If the code snippet is long and you want to limit the height of the snippet and force vertical scroll bars, use the following <pre> tag instead. The linenums in the class of the <pre> tag gives line numbers.

<pre class="prettyprint linenums" style="height: 20em; overflow-wrap: normal; overflow-x: auto; overflow: scroll;">
...source code here...
</pre>

With this, you'll get a snippet like the one below.

#include <stdio.h>

int factorial(int n); // forward declaration

int main() 
{
    int i;
    for(i = 0; i < 5; i++)
    {
        printf("factorial(%d) = %d\n", i, factorial(i));
    }
    return 0;
}

int factorial(int n)
{
    if(n <= 0)
    {
        return 1; // factorial(0) == 1
    }
    else
    {
        return n * factorial(n-1);
    }
}

The Prettify README is decent reference if you want to try something different.

While Prettify looks decent, Github Pages with a static site generator tool such as Jekyll has a couple of advantages over Blogger:

- Revision history with git
- More control. Unlikely though it is for Blogger to close shop, if you're using a static site generator, it'll be easier to switch the hosting provider should your current provider go out of business.
- Markdown is really nice and it's possible to edit Markdown in vim rather than in a rich text editor.
- Easy to use the same infrastructure to generate non-blog parts of the website such as a personal home page and pages for projects.

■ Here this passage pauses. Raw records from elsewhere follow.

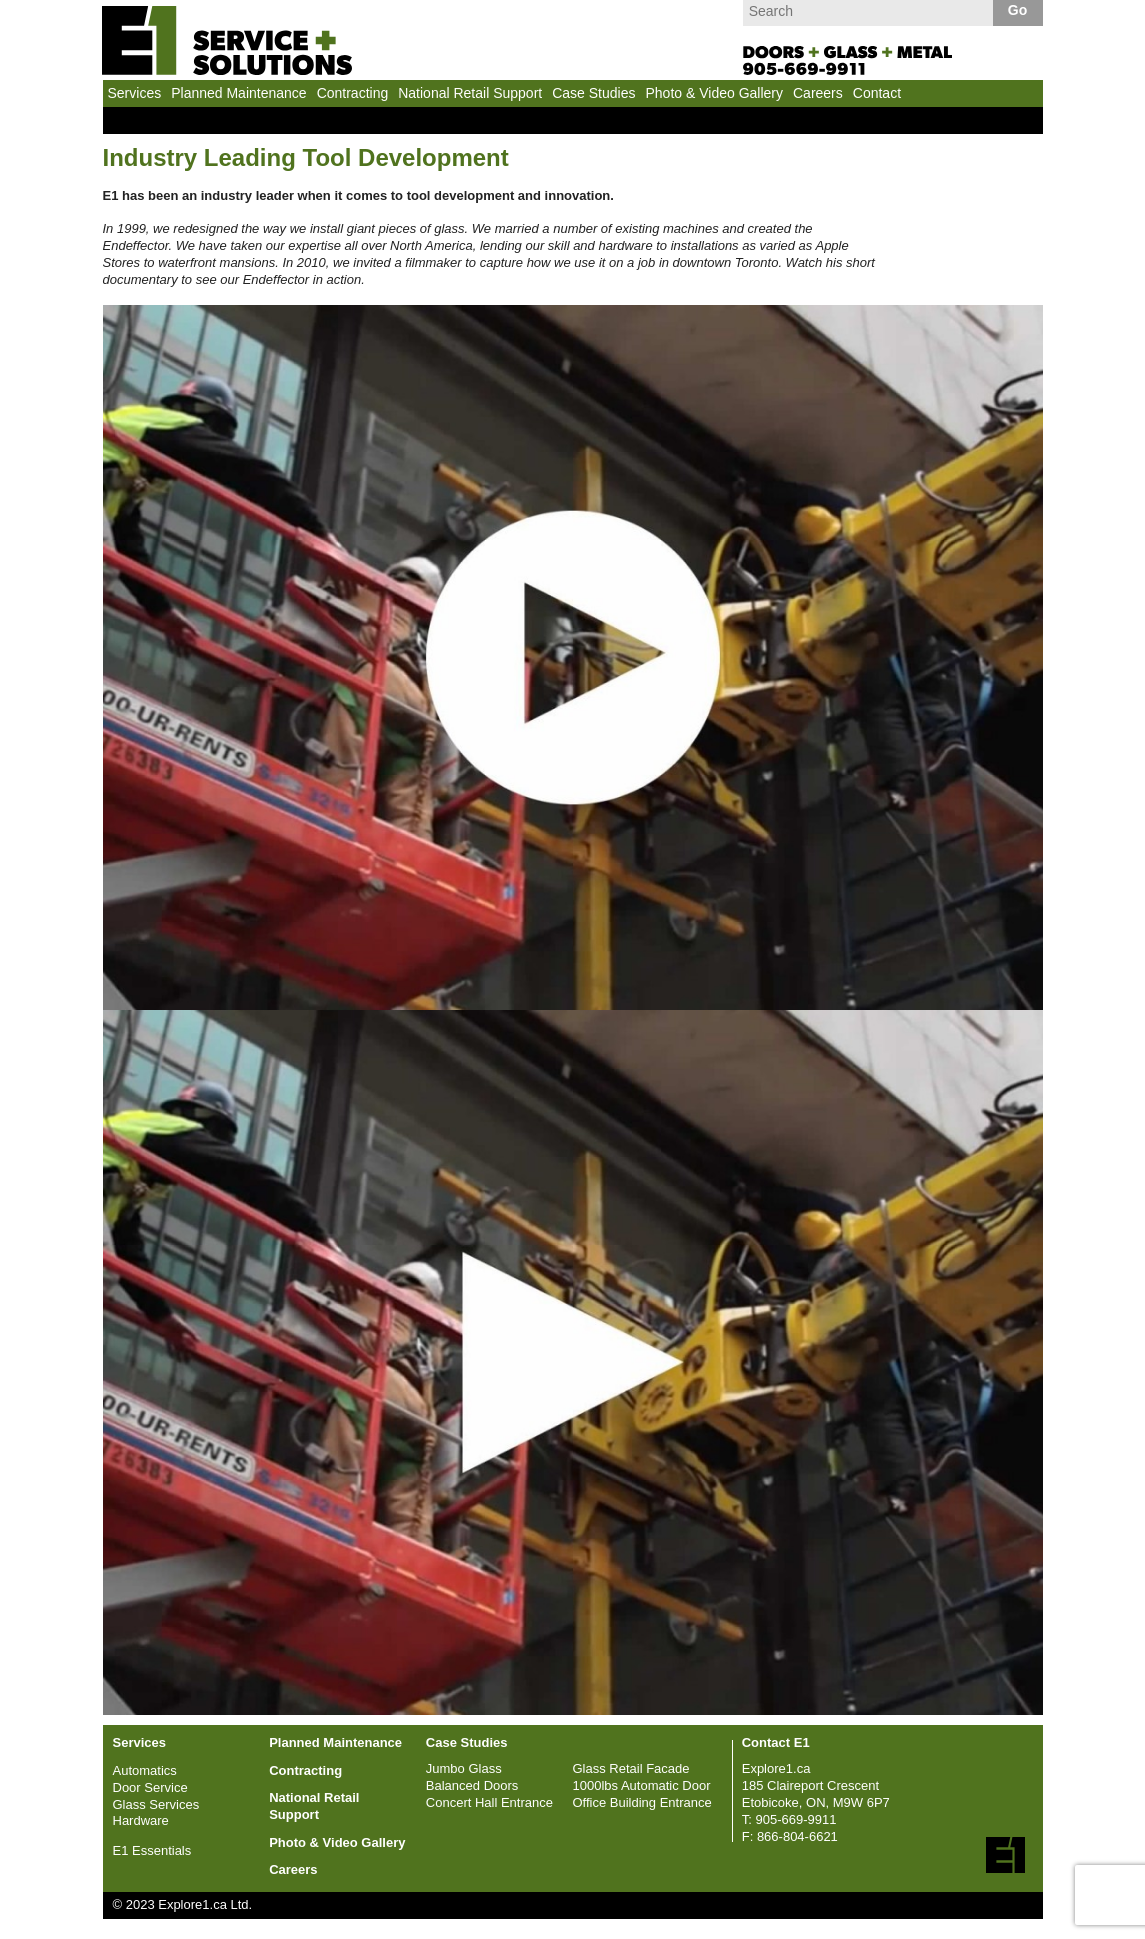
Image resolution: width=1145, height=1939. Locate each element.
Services (135, 93)
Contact (877, 93)
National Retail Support (470, 93)
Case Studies (593, 93)
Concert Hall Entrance (489, 1802)
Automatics (145, 1770)
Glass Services (156, 1804)
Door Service (150, 1787)
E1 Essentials (152, 1850)
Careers (818, 93)
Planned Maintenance (238, 93)
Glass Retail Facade (630, 1768)
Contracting (353, 93)
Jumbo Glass (464, 1768)
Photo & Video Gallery (714, 93)
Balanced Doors (472, 1785)
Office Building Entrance (641, 1802)
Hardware (141, 1820)
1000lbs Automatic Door (641, 1785)
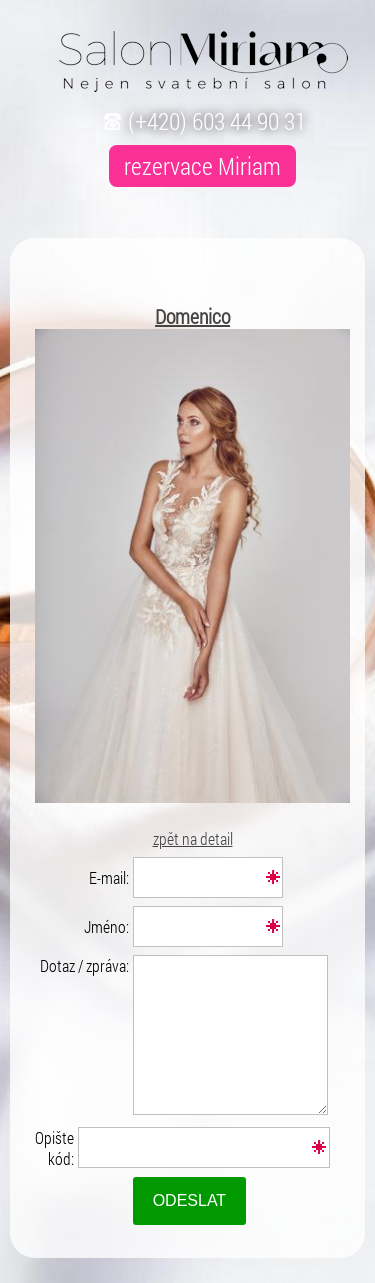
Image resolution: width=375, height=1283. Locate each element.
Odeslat (190, 1200)
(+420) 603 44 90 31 (202, 121)
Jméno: (106, 926)
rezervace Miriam (202, 166)
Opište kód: (54, 1148)
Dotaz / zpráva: (84, 965)
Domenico (192, 316)
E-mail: (109, 877)
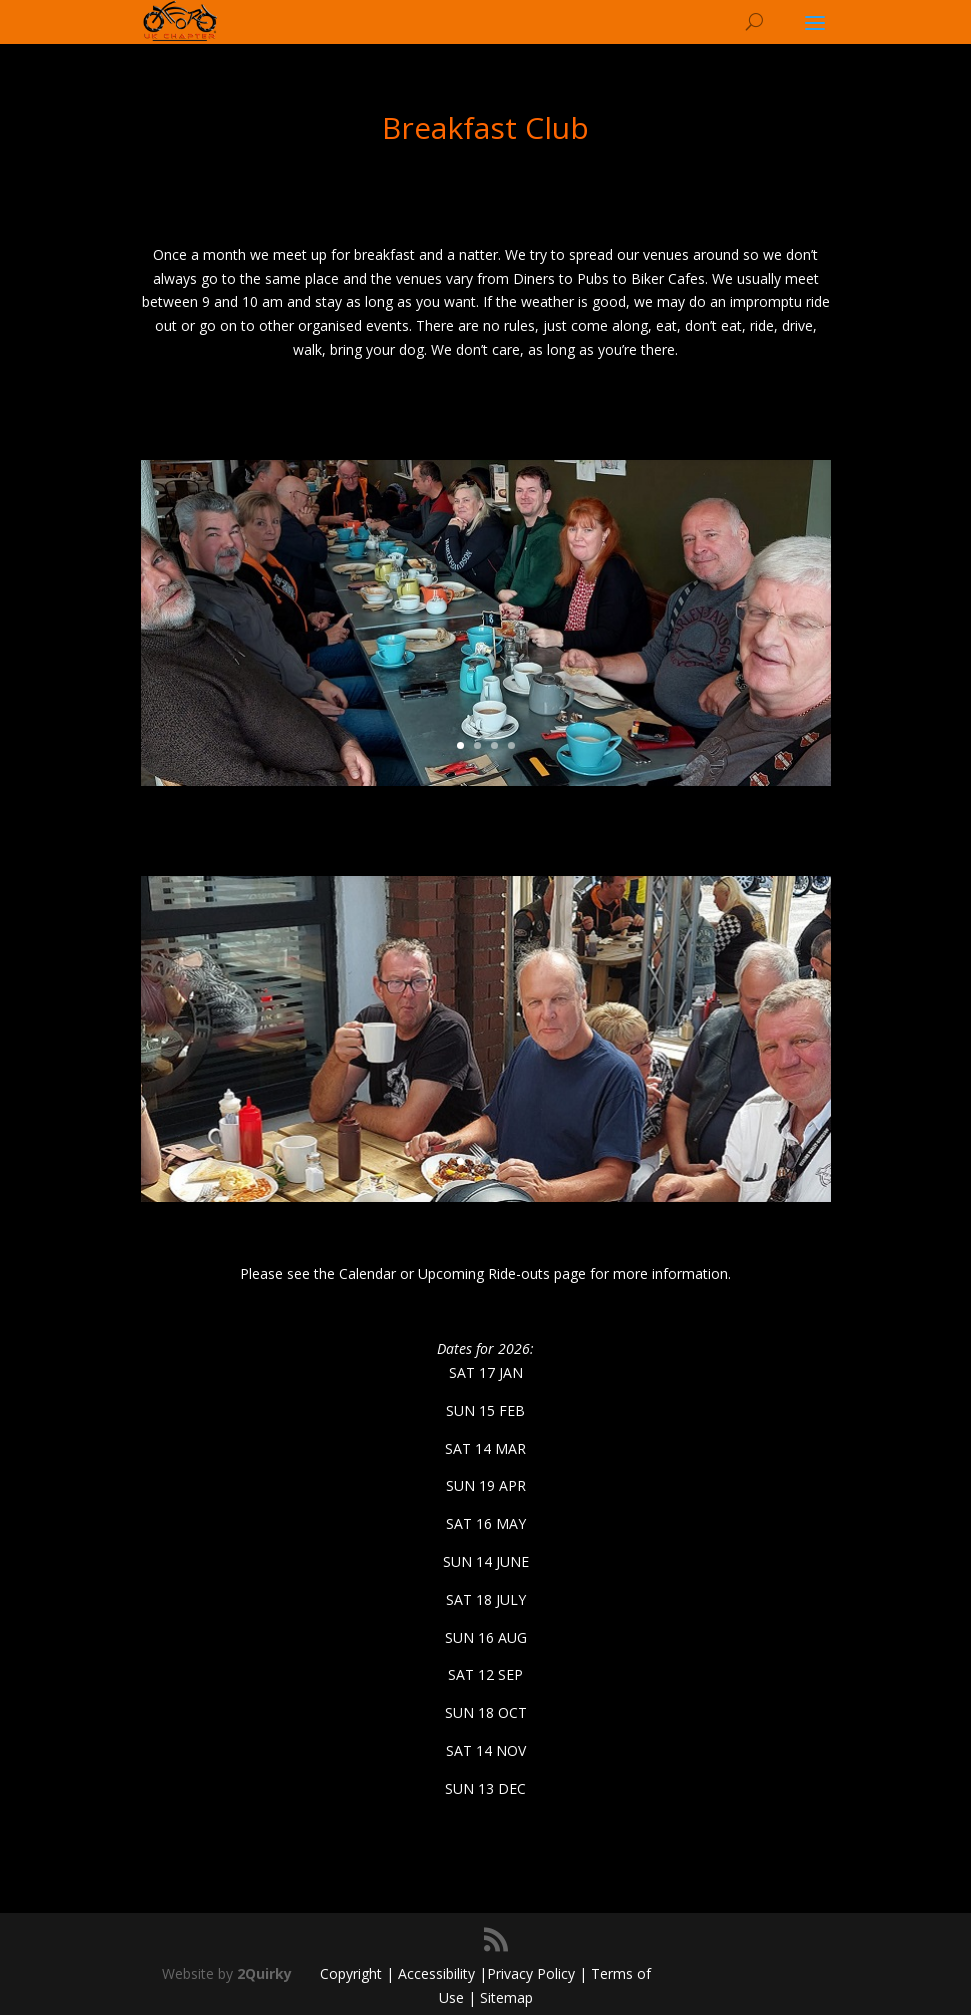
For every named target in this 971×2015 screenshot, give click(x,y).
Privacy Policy (531, 1973)
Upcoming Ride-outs (484, 1273)
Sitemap (506, 1997)
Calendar (367, 1273)
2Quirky (264, 1973)
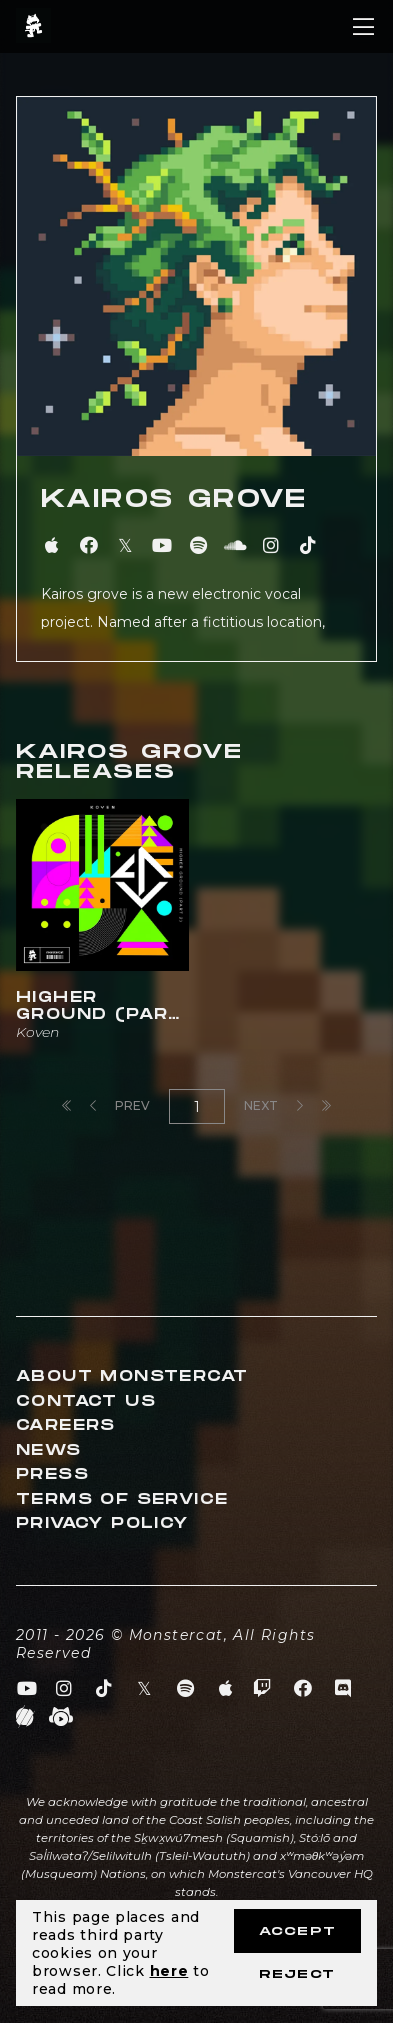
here (169, 1971)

Maybe I should give Jekyll + Github Pages a try . . .

PS

I think I've found a better solution. The following online tools take code segments and throw out syntax highlighted HTML that can be copy-pasted into the blog post.

http://hilite.me/
http://pygments.org/
http://tohtml.com/

It's better than having a load-time dependency on google-code-prettify. But, it would be even better if the syntax highlighting was done entirely in javascript. Not like the method described in this post, rather through a static page that has javascript do syntax highlighting on the client side rather than on the server side. Yes, I'm rather paranoid about online services dying out.